### PROBLEM TO SOLVE
Whenever a line in the data holds the string "heavenlies", copy that line.

_ _ _

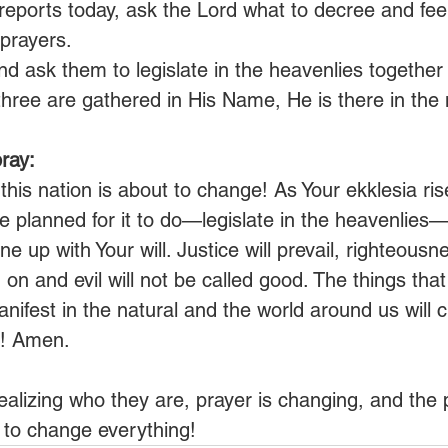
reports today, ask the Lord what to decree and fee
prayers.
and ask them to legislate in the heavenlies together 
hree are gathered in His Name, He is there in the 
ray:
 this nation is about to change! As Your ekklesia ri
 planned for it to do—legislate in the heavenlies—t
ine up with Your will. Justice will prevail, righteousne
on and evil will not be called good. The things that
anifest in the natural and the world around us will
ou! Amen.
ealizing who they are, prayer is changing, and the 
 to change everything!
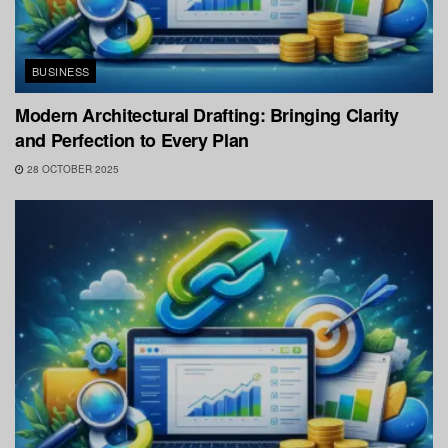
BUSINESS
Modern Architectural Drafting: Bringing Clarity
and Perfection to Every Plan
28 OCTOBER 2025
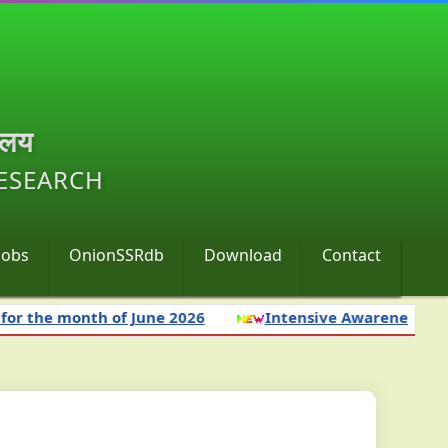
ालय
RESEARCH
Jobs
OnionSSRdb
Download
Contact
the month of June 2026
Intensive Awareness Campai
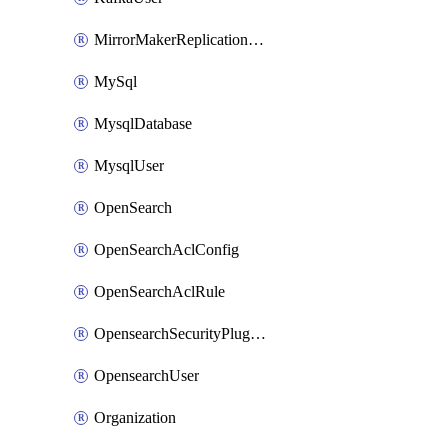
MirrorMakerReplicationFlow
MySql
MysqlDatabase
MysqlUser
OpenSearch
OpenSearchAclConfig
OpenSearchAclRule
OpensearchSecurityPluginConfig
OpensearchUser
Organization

_ _ _

### REPLY TO THE TASK
and ask them to legislate in the heavenlies together 
 planned for it to do—legislate in the heavenlies—t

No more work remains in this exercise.